Materials and Methods
We reviewed RCTs that compared prophylaxic antibiotics and/or non-antibiotic agents with placebo in terms of long-term effectiveness and adverse events in preventing recurrent UTI in females. We searched PubMed, Scopus, Cochrane Central Register of Controlled Trials (Central), Web of science, and Ovid for relevant studies, published up to August 2018. All outcomes were presented as odds ratios (ORs) with 95% confidence intervals. Both conventional and network meta-analyses (with a frequentist approach) were conducted on R software.

Meta-analysis was completed on 13 RCTs (1279 participants).

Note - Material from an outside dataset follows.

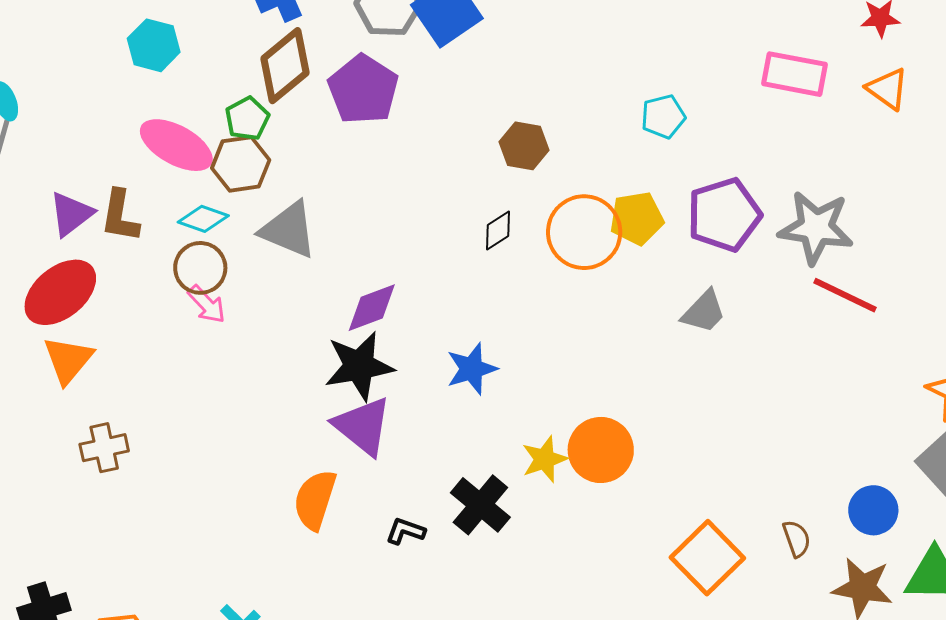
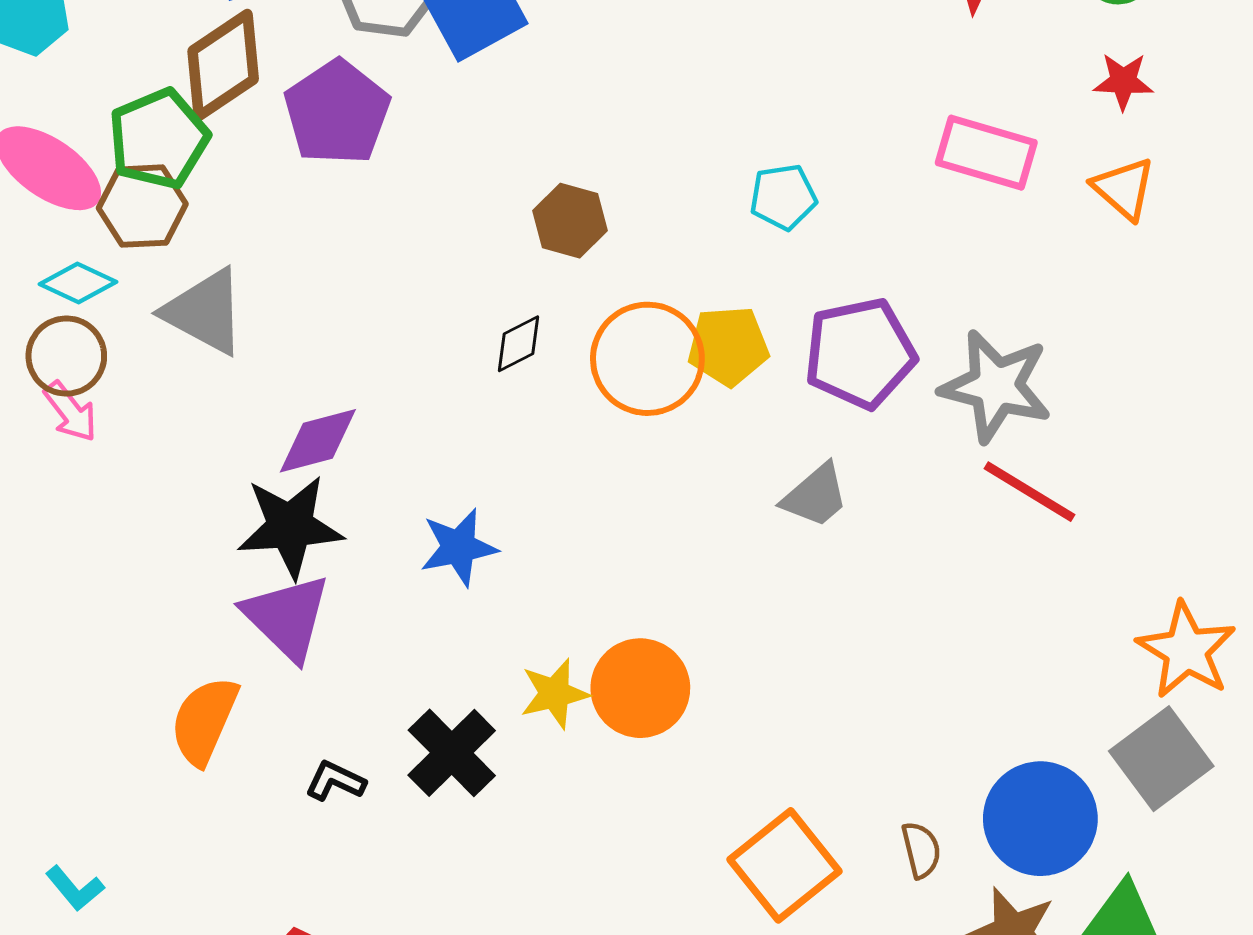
green pentagon: (247, 119) -> (159, 139), size x1.5
blue circle: (873, 510) -> (1040, 819), size x1.5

D-mannose (OR 0.10) had the highest-ranking as therapeutic treatment for 6 months follow-up followed by Nitrofurantoin (OR 0.15) then Trimethoprim/Sulfamethoxazole (OR 0.17). Nitrofurantoin was associated with a higher risk of adverse events compared to other interventions at both 6 months (OR 81.17) and 1 year (OR 5.32). Norfloxacin (OR 0.02) followed by Trimethoprim (OR 0.07) then Nitrofurantoin (OR 0.19) had the highest efficacy for patients with recurrent UTI at 1 year follow up.

D-mannose was seen to be the most effective at 6 months while Norfloxacin was most effective at 1 year. Further prospective randomized controlled trials with large sample size are needed.